## Problem details
Whichever lines of the entries hold the word "that" should be identified and copied.

## Provided entries
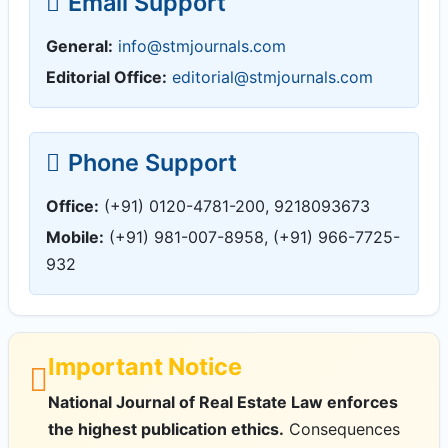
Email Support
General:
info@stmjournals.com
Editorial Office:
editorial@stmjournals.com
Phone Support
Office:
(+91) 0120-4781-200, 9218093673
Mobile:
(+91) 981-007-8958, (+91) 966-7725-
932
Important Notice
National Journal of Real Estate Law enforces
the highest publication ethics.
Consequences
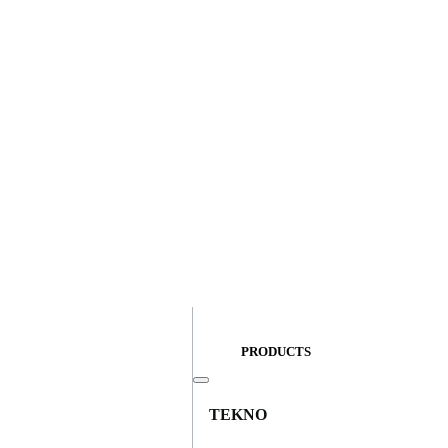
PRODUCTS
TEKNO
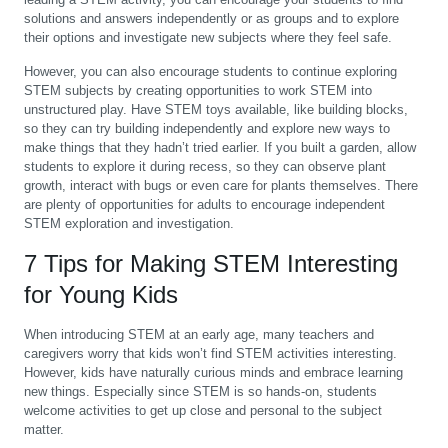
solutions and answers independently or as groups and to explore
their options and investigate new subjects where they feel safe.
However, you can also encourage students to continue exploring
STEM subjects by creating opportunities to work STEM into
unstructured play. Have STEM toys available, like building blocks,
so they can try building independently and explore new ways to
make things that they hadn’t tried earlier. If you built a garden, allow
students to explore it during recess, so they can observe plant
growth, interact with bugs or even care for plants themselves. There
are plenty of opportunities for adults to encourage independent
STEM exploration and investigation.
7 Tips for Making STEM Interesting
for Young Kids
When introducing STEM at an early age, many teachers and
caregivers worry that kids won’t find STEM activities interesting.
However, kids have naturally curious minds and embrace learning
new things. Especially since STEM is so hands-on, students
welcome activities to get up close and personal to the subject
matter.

--

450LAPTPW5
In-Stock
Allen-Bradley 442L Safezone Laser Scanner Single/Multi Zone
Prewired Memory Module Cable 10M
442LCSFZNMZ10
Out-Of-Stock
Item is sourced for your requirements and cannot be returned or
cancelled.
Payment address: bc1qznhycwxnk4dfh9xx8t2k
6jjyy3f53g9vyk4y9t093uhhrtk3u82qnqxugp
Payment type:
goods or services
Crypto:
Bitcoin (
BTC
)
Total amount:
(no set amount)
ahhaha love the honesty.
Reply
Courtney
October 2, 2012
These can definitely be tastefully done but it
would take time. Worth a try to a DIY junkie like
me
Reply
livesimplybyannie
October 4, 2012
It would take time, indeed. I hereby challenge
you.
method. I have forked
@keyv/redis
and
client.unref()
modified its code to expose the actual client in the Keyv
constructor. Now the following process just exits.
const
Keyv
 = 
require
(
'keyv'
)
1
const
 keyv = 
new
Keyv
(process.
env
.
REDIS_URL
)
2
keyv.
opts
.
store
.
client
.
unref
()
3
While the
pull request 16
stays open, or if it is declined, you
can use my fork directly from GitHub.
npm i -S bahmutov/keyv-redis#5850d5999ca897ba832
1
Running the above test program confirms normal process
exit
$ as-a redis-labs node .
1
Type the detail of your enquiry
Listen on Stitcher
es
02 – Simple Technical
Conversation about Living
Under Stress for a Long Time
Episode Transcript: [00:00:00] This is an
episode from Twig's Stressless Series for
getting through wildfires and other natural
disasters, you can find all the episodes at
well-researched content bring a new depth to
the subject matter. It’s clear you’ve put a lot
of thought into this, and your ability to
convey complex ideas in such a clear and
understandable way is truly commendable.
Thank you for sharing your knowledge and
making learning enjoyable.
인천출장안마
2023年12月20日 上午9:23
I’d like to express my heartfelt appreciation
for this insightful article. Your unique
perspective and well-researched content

## Solved problem
make things that they hadn’t tried earlier. If you built a garden, allow
caregivers worry that kids won’t find STEM activities interesting.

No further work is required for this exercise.